Modularity for Specification and Verification. Modular systems are easier to write, read, and verify. For the writing phase, the separation of concerns among modules has great simplifying power: one module implements the base system, another ensures mutual exclusion, another deals just with starvation.

Model checking [3] performed in a modular way can be more efficient, given that the size of the state space of the composed system is of the order of the product of the individual sizes. An attractive possibility is that of providing the specifier with a library of pre-manufactured and pre-verified modules ready to be used (through synchronous product) for specific tasks. For ensuring mutual exclusion, for instance, one could readily choose among SAFETY or SAFETY2 or some other. Care is needed, however, as it is not always the case that a composed system preserves the properties of the components.

Much work already exists on modular model checking and verification, but not many tools allow for it and, to the best of our knowledge, no implementation on rewriting logic has been developed. The papers [4, 16], among many others, show techniques for drawing conclusions compositionally. Adapting such techniques to our framework is pending work.
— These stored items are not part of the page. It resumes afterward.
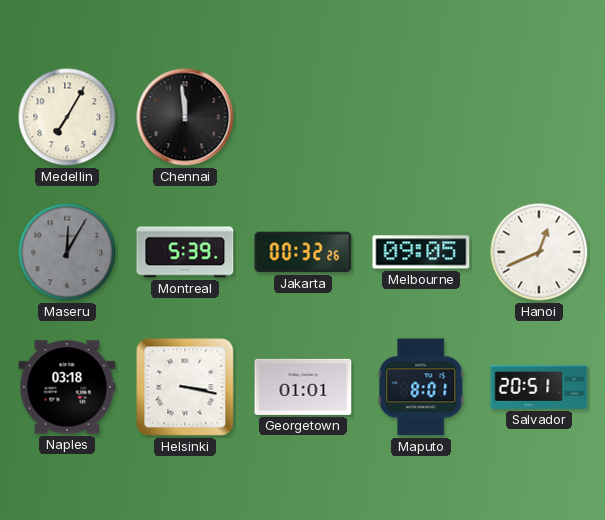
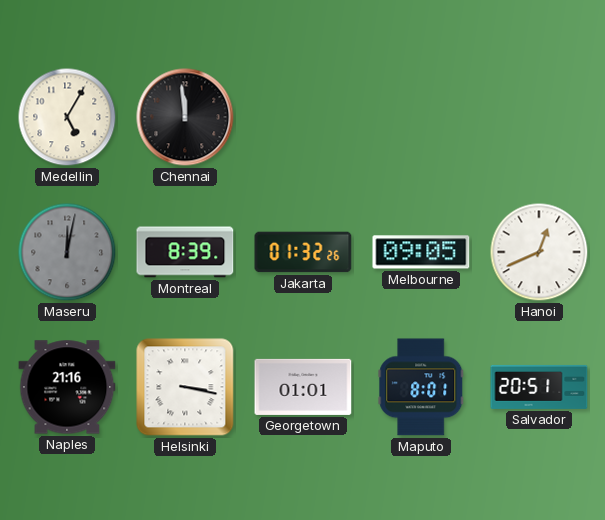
Medellin: 7:05 -> 5:05
Maseru: 12:05 -> 12:02
Montreal: 5:39 -> 8:39
Jakarta: 00:32 -> 01:32
Naples: 03:18 -> 21:16
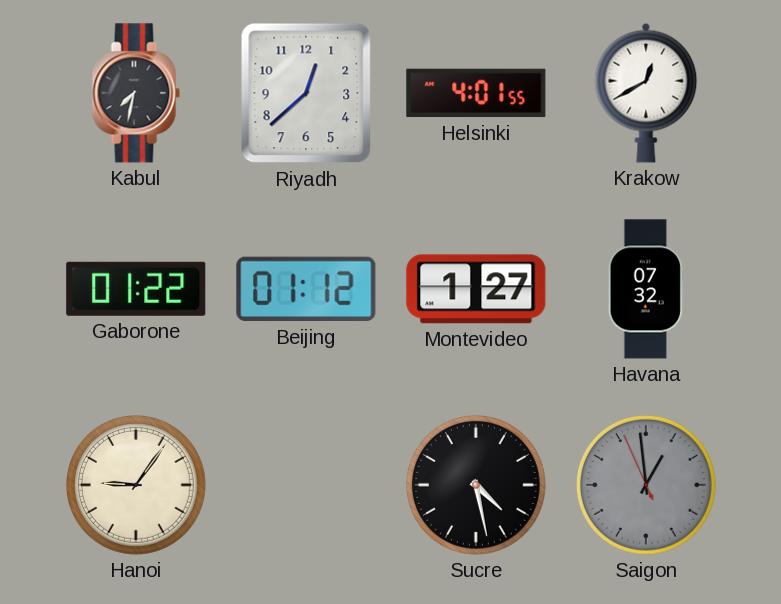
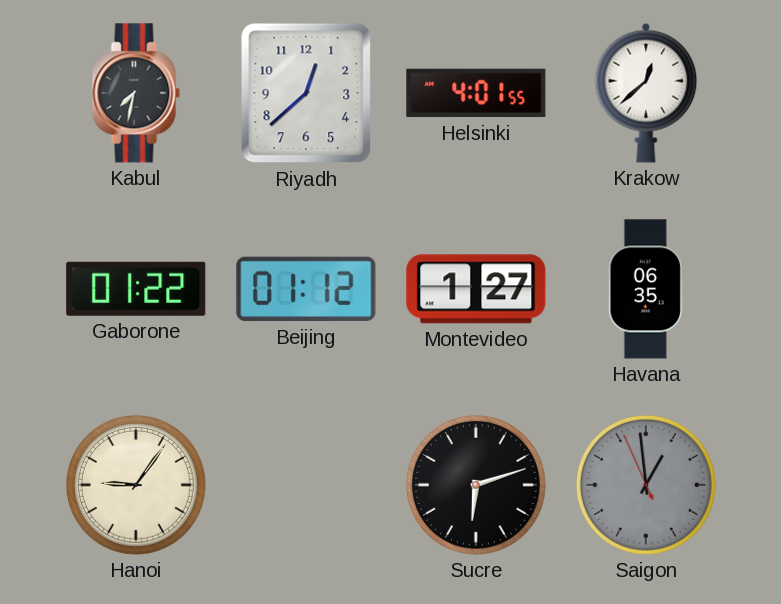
Krakow: 12:40 -> 12:38
Havana: 07:32 -> 06:35
Sucre: 4:28 -> 6:12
Composition of modules can generate new deadlocks in cases where the components do not agree on a common next step. The system SAFETY2 from Sect. 4.3 is a very simple example: as it constrains the base system to visit only safe states, absence of new deadlocks is only guaranteed assuming that in the base system, RAIL-EXT, a safe state is always reachable in one step. This is the same assume-guarantee paradigm proposed in [16] for modular model checking.

We are particularly interested in model checking strategically controlled systems. Once the concept of control through synchronous products is in place, existing tools can be used, ideally in a modular way (particularly, for us, Maude’s LTL model checker [10]). The nearest works on this we are aware of are GP 2, that includes Hoare-style verification in the context of graph rewriting [24], and the BPmc prototype tool for model checking behavioral programs in Java [12].

Behavioral Programming. Based on the idea that a system can be decomposed into several synchronized threads, each of them implementing a behavior of the system, behavioral programming [13] bears many similarities with our proposal. Formally, it uses the request-wait-block paradigm. According to it, at each synchronization point, each thread declares three sets of events: the ones it requests (it needs one of them to go on), the ones it does not request, but wants to be informed when they happen, and the ones it blocks. An external scheduler chooses an event requested by some thread and blocked by none, and so the system goes on to the next synchronization point. Although there is not a perfect fit between their formalization and ours, the resulting settings are very similar, and the examples in [12, 13] are easily translatable to synchronized Maude modules.

7 Conclusions

The concept of synchronous product can be extended from automata theory to the specification of systems, where it represents composition of modules. It can be equivalently defined on abstract transition systems (namely, L\(^2\)TSs) and on rewrite systems. For more flexible and natural specifications, it is possible and convenient to synchronize at the same time on states and on transitions. We have used atomic propositions to synchronize states, but just rule labels (or action names) for transitions. We intend to generalize this in the near future.

The examples (to be run in our implementation in Maude) show how the synchronous product makes modular specifications easier in rewriting logic. We expect that it will also make possible the implementation of some kind of strategies and the modular verification of systems, even after they have been controlled by strategies. All this is work in progress.